Required action: Look through the entries below, please, and copy every line with the word "inflační".

Entries taken from a collection:
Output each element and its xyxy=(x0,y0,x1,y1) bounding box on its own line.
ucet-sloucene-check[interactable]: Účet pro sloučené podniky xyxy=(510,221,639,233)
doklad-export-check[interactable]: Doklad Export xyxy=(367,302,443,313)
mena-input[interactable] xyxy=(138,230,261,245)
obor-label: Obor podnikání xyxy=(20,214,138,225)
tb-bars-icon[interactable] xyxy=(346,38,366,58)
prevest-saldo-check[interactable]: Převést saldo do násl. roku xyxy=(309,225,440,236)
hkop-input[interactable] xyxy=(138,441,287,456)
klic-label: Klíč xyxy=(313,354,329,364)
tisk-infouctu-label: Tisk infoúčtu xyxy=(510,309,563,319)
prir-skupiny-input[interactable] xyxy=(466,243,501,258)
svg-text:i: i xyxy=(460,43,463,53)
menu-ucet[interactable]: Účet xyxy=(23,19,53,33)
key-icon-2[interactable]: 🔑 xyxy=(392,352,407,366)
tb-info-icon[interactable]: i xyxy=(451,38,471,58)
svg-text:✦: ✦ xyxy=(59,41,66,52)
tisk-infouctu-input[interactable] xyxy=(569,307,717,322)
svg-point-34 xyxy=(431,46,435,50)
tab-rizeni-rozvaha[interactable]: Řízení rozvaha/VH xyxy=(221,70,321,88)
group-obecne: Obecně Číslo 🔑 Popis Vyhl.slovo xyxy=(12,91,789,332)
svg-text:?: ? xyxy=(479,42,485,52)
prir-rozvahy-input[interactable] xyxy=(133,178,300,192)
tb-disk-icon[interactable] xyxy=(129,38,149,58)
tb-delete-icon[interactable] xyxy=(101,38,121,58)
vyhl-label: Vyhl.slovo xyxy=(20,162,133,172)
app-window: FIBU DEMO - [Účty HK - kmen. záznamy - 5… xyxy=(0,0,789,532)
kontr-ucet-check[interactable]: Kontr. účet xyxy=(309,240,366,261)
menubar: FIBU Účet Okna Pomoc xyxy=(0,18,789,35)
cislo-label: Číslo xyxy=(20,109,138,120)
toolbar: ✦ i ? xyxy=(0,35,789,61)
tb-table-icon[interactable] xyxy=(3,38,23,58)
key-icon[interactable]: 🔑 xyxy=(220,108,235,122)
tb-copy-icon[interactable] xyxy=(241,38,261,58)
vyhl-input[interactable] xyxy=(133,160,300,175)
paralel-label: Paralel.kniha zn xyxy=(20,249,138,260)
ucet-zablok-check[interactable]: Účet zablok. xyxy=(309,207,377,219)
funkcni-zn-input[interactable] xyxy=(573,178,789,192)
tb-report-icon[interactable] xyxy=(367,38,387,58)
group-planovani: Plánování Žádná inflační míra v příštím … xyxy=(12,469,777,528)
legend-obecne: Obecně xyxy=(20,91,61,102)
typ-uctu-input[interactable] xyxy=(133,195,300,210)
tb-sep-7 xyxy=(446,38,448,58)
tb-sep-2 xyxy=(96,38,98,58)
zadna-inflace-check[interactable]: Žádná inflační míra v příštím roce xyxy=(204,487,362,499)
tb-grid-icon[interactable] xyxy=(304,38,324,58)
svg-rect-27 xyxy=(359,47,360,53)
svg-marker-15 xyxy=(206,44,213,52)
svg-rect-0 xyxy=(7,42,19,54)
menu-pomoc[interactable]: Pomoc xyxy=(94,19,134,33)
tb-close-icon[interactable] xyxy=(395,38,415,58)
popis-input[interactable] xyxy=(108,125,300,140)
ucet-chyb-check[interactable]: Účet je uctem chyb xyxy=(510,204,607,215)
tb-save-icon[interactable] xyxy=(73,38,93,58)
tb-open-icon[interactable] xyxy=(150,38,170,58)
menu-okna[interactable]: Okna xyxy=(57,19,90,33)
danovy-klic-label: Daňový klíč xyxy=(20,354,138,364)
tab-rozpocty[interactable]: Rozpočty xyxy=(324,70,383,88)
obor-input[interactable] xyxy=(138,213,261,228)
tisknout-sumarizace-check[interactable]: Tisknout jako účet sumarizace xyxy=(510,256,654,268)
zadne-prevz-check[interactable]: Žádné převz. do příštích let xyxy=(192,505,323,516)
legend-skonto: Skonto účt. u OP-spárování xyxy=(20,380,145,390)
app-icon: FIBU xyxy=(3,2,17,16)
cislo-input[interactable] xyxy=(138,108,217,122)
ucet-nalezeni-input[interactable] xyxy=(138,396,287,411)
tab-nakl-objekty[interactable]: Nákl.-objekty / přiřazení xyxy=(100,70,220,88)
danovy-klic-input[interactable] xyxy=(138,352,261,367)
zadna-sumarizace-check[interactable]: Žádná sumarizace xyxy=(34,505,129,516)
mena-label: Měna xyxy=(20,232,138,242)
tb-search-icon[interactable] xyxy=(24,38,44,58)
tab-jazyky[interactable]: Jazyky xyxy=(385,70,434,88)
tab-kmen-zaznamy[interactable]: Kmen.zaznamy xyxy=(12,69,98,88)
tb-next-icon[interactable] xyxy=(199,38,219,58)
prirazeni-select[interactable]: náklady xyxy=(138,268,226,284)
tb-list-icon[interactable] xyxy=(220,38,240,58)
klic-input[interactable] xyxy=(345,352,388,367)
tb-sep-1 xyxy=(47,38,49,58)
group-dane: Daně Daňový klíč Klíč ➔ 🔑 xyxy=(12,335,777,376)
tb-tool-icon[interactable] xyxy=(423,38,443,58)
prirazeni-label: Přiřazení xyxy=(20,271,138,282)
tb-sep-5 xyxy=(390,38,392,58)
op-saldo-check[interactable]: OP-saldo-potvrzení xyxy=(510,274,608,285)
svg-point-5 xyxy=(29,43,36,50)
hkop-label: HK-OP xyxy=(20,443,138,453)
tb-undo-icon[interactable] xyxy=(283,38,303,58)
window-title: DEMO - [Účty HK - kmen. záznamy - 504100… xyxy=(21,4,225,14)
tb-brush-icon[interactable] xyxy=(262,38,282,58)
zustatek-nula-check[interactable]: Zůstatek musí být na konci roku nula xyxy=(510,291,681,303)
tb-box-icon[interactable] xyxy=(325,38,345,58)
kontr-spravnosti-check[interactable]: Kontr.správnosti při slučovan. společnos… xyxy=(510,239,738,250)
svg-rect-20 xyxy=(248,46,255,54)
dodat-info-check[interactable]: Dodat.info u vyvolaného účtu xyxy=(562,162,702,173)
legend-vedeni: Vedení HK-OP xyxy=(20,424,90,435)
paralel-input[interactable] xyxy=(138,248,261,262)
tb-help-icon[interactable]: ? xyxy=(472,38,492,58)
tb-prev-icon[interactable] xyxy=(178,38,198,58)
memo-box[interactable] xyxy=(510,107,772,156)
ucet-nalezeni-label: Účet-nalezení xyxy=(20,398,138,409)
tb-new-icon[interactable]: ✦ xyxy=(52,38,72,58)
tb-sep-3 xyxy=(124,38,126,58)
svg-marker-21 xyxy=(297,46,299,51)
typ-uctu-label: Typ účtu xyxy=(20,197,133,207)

Answer section:
group-planovani: Plánování Žádná inflační míra v příštím … xyxy=(12,469,777,528)
zadna-inflace-check[interactable]: Žádná inflační míra v příštím roce xyxy=(204,487,362,499)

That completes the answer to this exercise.